Briton finds his place with the sons of the Irish father he never knew
Loved ones who have been in regular contact; loved ones who see each other only rarely; loved ones who have been apart for years - across the world they are being reunited in their differing circumstances this week.
But rare even at this time of year is the reuniting of family members who had never known of the other's existence.
Rodney Bickerstaffe, leader of Britain's biggest union, Unison, has spent almost half a century knowing neither where he came from nor what a place in Dublin held for him. The place - Cabra - he has just discovered holds three Irish brothers.
Tommy, Peter and Liam, though younger than and, until now, unknown to Rodney, share with him a resemblance of sorts to their father, Tommy Simpson.
As a carpenter in London in 1944, Tommy went into casualty with stomach pains. Elizabeth Bickerstaffe was the nurse on duty and a four-month romance ensued; a pregnancy followed, and though Elizabeth wrote to Tommy's teenage sister Maureen to tell her of the birth of Rodney Kevan Bickerstaffe on April 6th, 1945, Tommy had returned to Dublin and never got in touch again.

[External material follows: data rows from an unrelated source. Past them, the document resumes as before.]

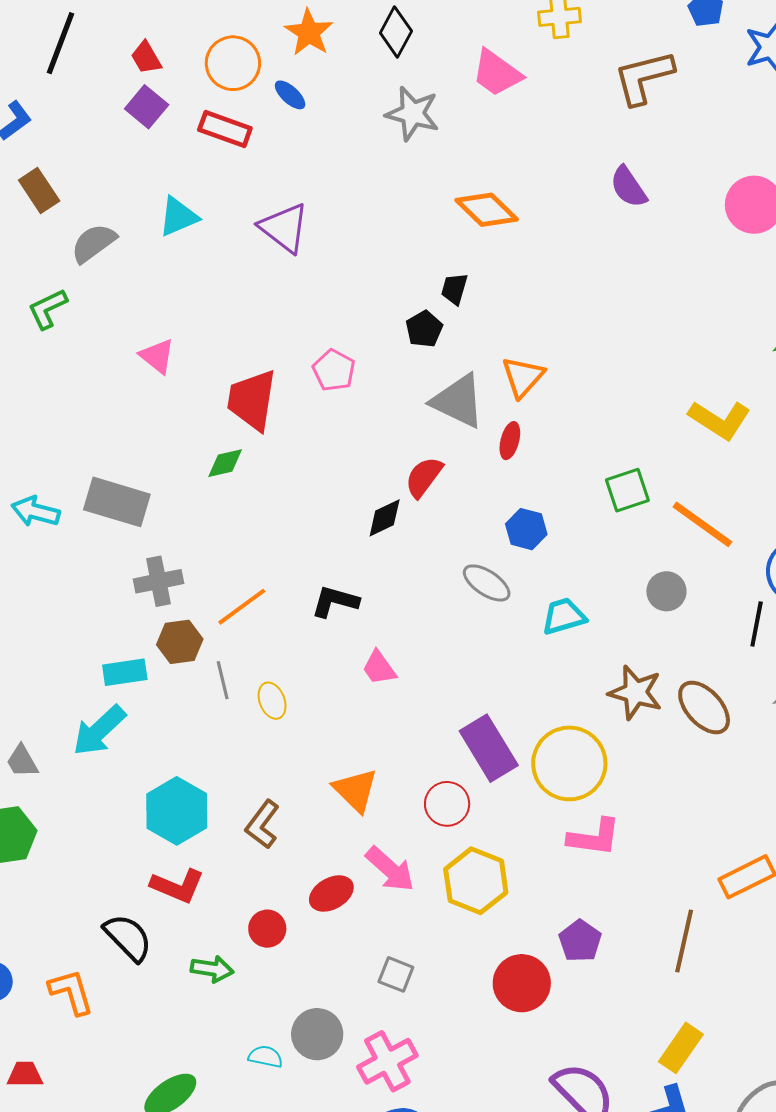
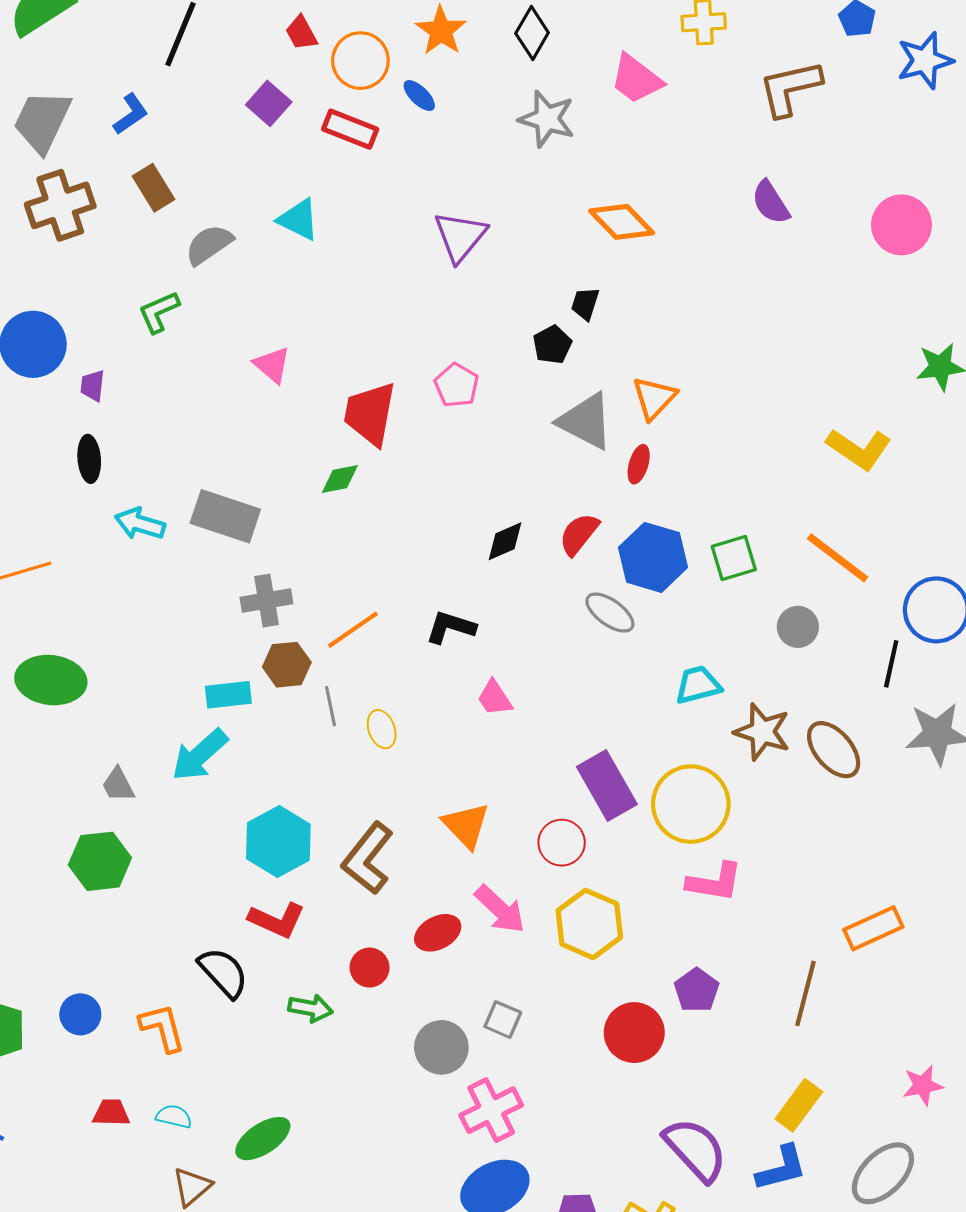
red trapezoid: (146, 58) -> (301, 33), moved
cyan triangle: (178, 217) -> (299, 219), turned 48
purple triangle: (284, 228) -> (460, 236), moved, turned 30
red semicircle: (424, 477) -> (579, 534), moved
green square: (627, 490) -> (734, 558), moved
blue hexagon: (526, 529) -> (653, 557), size x1.6
cyan trapezoid: (564, 616) -> (698, 685), moved
brown L-shape: (262, 824) -> (368, 858), size x1.4
gray circle: (317, 1034) -> (441, 1047), moved
cyan semicircle: (265, 1057) -> (174, 1116), moved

"The truth is," says a throatily Yorkshire-accented Bickerstaffe today, "I was six when I started school, when it hit me that I was different. Beyond that it was only now and again that I wondered why I didn't have a father."
His mother had brought up the young Rodney in a single mothers' home before moving back to Doncaster to live with her parents.
"I knew my dad's name," says Rodney, "and I had a small passport-size photo of him, but beyond that I was not driven to know much more about him. When my mother married my step-dad was so good to me I assumed it would be destabilising to the family set-up to look for another father."
Having won a scholarship to Doncaster Grammar School, he rose through the public employees' union NUPE and was behind the merging of three unions into Unison. He is now to the fore in establishing a statutory minimum wage in Britain.
It was not until the death of his step-father in 1990 that thoughts turned again to the possibility of an extended family, though it wasn't until this year that he asked his mother if she would mind if he tried to look up his past.
"She had this address in Cabra. When I was over in Dublin at the end of September at the Public Service International Conference, I was chairing a meeting on Sunday 20th which finished earlier than expected.
"So I asked one of the IMPACT members if they knew where this Cabra was and he said it was about 10 minutes away." In a taxi on the way to the airport he decided he would visit the address in Cabra, which he says he fully expected would have long forgotten any mention of the Simpson family.
"In a way, I suppose, I just wanted to see the house and close the story."
The house - as it turned out Tommy Simpson's father's house - was still in the family. Tommy's youngest sister, Aileen, has retired and still lives there with her husband. The couple however were on holiday in Portugal.
Fortunately a neighbour, working in his garden that Sunday afternoon in September, recalled Aileen's maiden name was Simpson. He sent Rodney to another house, the home of another aunt.
After toing and froing between aunts and cousins, word reached Rodney's half-brothers, Tommy, Liam and Peter, through their now elderly aunt Maureen, of their half-brother. Tommy, their father, had died in 1991.
Rodney spoke to his brother Tommy Simpson for the first time, by telephone, at 11 p.m. on Monday, September 28th.
"It was very emotional," says Tommy. "He called me and said something like `Howya matey?' We were both nearly in tears.
"Our interests are uncannily similar. I'm on the SIPTU branch committee for FAS and also involved in the Green Party, and I was going to be going over to London in November. So I said I would meet him then. And he said `Oh no, I'd love to hop on a plane this week.' "
The following weekend Rodney travelled to Dublin with his wife, his son and half-brother, where the middle-aged brothers encountered their middle-aged half brother for the first time.
The happy episode has led to a jibe or two from such luminaries as the British Prime Minister, Mr Tony Blair, who commented: "Fancy waking up in the morning and finding that you've got Rodney for a brother."
Tommy Simpson the younger says of the reunion that he and his brothers never had any doubts that they wanted to meet Rodney. Tommy the elder had never mentioned Elizabeth and it is probable he never knew of Rodney. But Tommy today says he sees the unexpected family addition as "a very positive thing. It adds to the relationships you've already got more than threatening them, and Rodney is such a warm and kind person."
Of the Simpsons, Rodney says he has been touched by their hospitality and willingness to reach out. "When I went to that house in Cabra I thought it would be the end of a story, and it has turned out such a wonderful bonus."